I did a good deal of helping my mother out with work this week. I need to get a car and a license so I can help her out with work in Vancouver (Washington) more often. Although having a car would take away from a part I really enjoy. There are two theaters over there that we get work for regularly and they’re a little over a mile apart so when I work both those theaters I just walk from one to the other, which would seem like a hassle but I really enjoy the walk. I get to listen to a podcast in peace while I enjoy the scenery. It isn’t much of a scenery but every once in a while a girl with a very nice butt walks by, so that’s enjoyable – not that I specifically go out of my way to look, but I’ve noticed that every time I’m in Vancouver I see a decent amount of attractive female posteriors, I’ve started work on a theory.
I got to watch Transformers 3, not that I really wanted to. Because of my semi busy schedule I had to watch the beginning on Wednesday and then the latter half while sitting in the very front row on a packed Friday night showing. I’m not a big Megan Fox fan so I wasn’t up in arms, or penis in hands, about her not being in the third installment. On the other hand, the one not yet being occupied by my penis, I am now a decently sized fan of Rosie Huntington-Whiteley. And when I heard her English accent she went up half an inch on the boner scale – unlike the usual rating system of 1 through 10 where people argue over what makes a 9 on one persons rating different from a 9 on another person’s rating or whatever there’s no arguments with the boner system because there’s a clear difference between one girl getting a five on a boner scale going up to six and a five on a boner scale going up to seven and a half, and on my boner scale a girl getting a five is only theoretically possible (in case this was all too confusing that’s a small penis joke).
I don’t like accents at all. I mean I do like accents, but I don’t like the hold they have over people. Why the hell should the sound of someone’s voice have any effect on my sexual attraction to them?
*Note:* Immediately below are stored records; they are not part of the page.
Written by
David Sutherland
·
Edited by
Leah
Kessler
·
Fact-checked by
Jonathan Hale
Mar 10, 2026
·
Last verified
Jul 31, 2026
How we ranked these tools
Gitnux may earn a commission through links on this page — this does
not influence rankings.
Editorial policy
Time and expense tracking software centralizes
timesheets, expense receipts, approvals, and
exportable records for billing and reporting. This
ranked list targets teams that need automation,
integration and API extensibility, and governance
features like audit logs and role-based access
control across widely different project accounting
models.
But here’s the more confusing part, an accent on a hot girl makes her more hot, but an accent on an unattractive girl somehow makes her even more unattractive. Seriously, think about it. Are you thinking? David Beckham, hot. Piers Morgan from America’s Got Talent, fucking ugly as fuck. Okay, he’s not super ugly, but he’s a known dickhead so I just wanted to call him ugly. The point is I don’t want to fuck somebody’s accent.
There’s this girl I really like with a Texas accent. She ain’t famous, she’s just some girl I met once upon a time. This is relevant because I was just talking about accents, but also because I am getting negative progress with this situation. Not in the sense that I’m trying to hook up with her and she’s ignoring me, but in the sense that I told myself to stop thinking about girls, and all I find myself doing is thinking about her. We talk on the phone pretty often, although only at night and it always ends with her falling asleep on me.
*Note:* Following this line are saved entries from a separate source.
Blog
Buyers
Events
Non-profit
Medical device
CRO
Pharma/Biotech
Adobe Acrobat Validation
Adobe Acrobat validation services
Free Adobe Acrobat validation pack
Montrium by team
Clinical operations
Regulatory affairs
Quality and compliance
I’d like – although not really at all – to think that’s the way girls see me. She can have her day doing whatnot and having all kinds of fun and then call me at night for a few minutes of conversation as I bore her to sleep. There’s a certain comfort needed when falling asleep, so I at least provide that, right? Right? I can be the guy tucked in the closet while the girl is being fucked by some more attractive guy, and afterwards he can pull me out of the closet, nestle me up for some cuddles with the girl, and then be on his way to watch some ESPN with a beer or whatever the hell guys do.
It’s not favorable to my productivity that talking to her has become the thing I most look forward to. If there was a second thing I most look forward to, and there probably is, it would be doing the podcast. The podcast has been a bright part of my life over the past year and a half. I’ve been disappointed with not keeping it consistent, but in June eight episodes were posted which is more than one a week so I’m happy for that.
Well I’d love to talk more but I gotta go work out – by work out I mean eat a whole bag of popcorn with extra butter, but I don’t want you to know that because I fear being judged, except by God, God judging me just makes me laugh.